Ann Arbor — Jake Butt remembers the stadium going “dead quiet.” He knew immediately what had happened.
Uncomfortable with the attention he was receiving at that moment, Butt wanted to get to the locker room as quickly as possible. Butt walked back to cheers from the crowd, and he began to jog. Once in the locker room and after it was made clear to him he would not be returning to the game, things became briefly unsettled.
This was Butt’s second torn anterior cruciate ligament in his right knee during his college career — the first also included a meniscal tear — but this came in his final game at Michigan during the Orange Bowl late last year, just as he was about to embark on training for the NFL Draft.
“There was a bunch of panic,” Butt said last Friday after Michigan’s Pro Day. “My mind was racing at that point. That happened for about 10 minutes. I kind of wrote down all my thoughts about what I needed to do.
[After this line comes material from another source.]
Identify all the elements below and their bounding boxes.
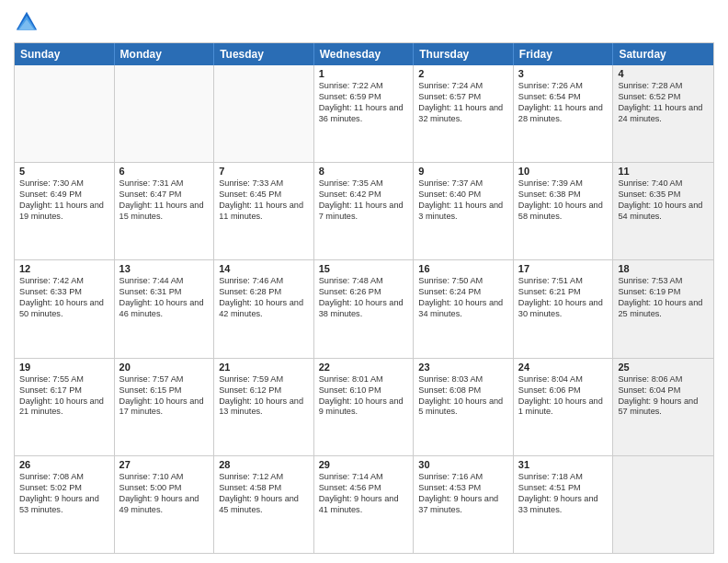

“I asked for a piece of paper and pen and wrote down everything I needed to do, prayed, talked to my family, and it was OK. It was on to the next thing, hoping the team won and after that attacking everything else.”
After the game, he wrote on Twitter that he had no regrets for playing. LSU’s Leonard Fournette and Stanford’s Christian McCaffrey opted not to play in their bowl games so they could begin training for the draft.
“I play this game because I love it, my teammates and coaches,” Butt wrote.
Butt, a co-captain last season, has always seemed to have the gift of perspective, although he admitted it took some time to understand there’s no reason to get lost in anger or tied up in pity when things happen out of his control. His approach is how do you move past whatever the issue may be and come back better?
Butt and Kody Kasey have been friends since kindergarten. They played football together through the years and at Pickerington North High near Columbus. Butt has drawn a great deal of inspiration from Kasey.
Former UM TE Jake Butt on NFL inquiring about his ACL injury.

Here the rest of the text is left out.